Dudley Muslim Association (DMA) can once again take its case to the Court of Appeal after a decision by one of the country’s most senior judges.
Dudley Council launched a legal bid to reclaim land, in Hall Street, which had been earmarked for the site of a new multi-million pound mosque. The DMA had lost its initial appeal after its defence against the move was struck out at a hearing earlier this year at London’s High Court. But now the association has been granted the chance to mount a second appeal after Judge Sir Stephen Sedley ruled there is an ‘arguable’ case that Dudley Council may have committed an ‘abuse of power’ over its dealings with the association.
The case will be heard by a panel of three judges at the Court of Appeal in London at a date to be confirmed later this year. If the appeal is successful, the matter will then go to trial.
In a ruling in February, High Court Deputy Judge David Halpern QC upheld the decision to throw out plans for the new mosque. He said while the association may have been able to resist the council’s claim, it had failed to serve a ‘credible’ defence during the proceedings. But at court last week, Sir Stephen Sedley disagreed, finding the association had successfully pleaded in its defence that there was a so-called ‘legitimate expectation’ that the council would extend a deadline for the development.
Speaking in court last week, Sir Stephen Sedley said: “The association missed the deadline for completion of the mosque because the MBC [Dudley Council], which had set the deadline, had in practice made it untenable by a succession of steps it took in relation to planning consent.”

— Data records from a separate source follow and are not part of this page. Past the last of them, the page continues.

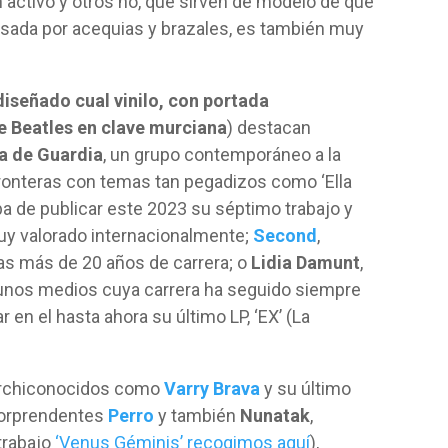
 activo y otros no, que sirven de modelo de que
vesada por acequias y brazales, es también muy
 diseñado cual vinilo, con portada
e Beatles en clave murciana
) destacan
a de Guardia
, un grupo contemporáneo a la
ronteras con temas tan pegadizos como ‘Ella
ba de publicar este 2023 su séptimo trabajo y
y valorado internacionalmente;
Second
,
as más de 20 años de carrera; o
Lidia Damunt
,
gunos medios cuya carrera ha seguido siempre
 en el hasta ahora su último LP, ‘EX’ (La
archiconocidos como
Varry Brava
y su último
 sorprendentes
Perro
y también
Nunatak
,
trabajo
‘Venus Géminis’ recogimos aquí
),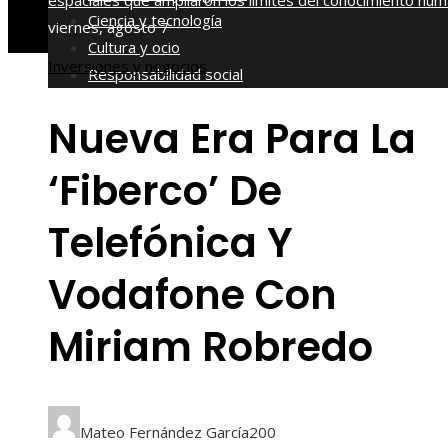
espaciales que ampliaron los límites del conocimiento hu
Ciencia y tecnología
viernes, agosto 7
Cultura y ocio
Inversiones y negocios
Responsabilidad social
Nueva Era Para La
‘fiberco’ De
Telefónica Y
Vodafone Con
Miriam Robredo
Mateo Fernández García
200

These steps he said were both ‘political’ – including asking the association to abandon its planning application pending local elections in case ‘political capital was made’ – and ‘substantive’, including ultimately refusing permission against its own officer’s advice and then seeking to challenge a Government inspector’s decision to grant consent on the association’s appeal.
The association has argued that it had a ‘legitimate expectation’, based on a September 2006 letter from the council’s then chief executive Andrew Sparke, that the council would set a later target date for the planning issues to be resolved.
Sir Stephen Sedley added: “There seems to me to be a two pronged case available to the Association on the pleadings and the uncontested evidence.
“First that there was a legitimate expectation that there would be an extension of a reasonable period of time to the initial deadline because of the events that had happened that had been the council’s responsibility.
“Second that it was an abuse of power to frustrate the legitimate expectation that would have arisen in the mind of not only the association but any rational observer that time would be extended. All of that seems to me to be arguable.”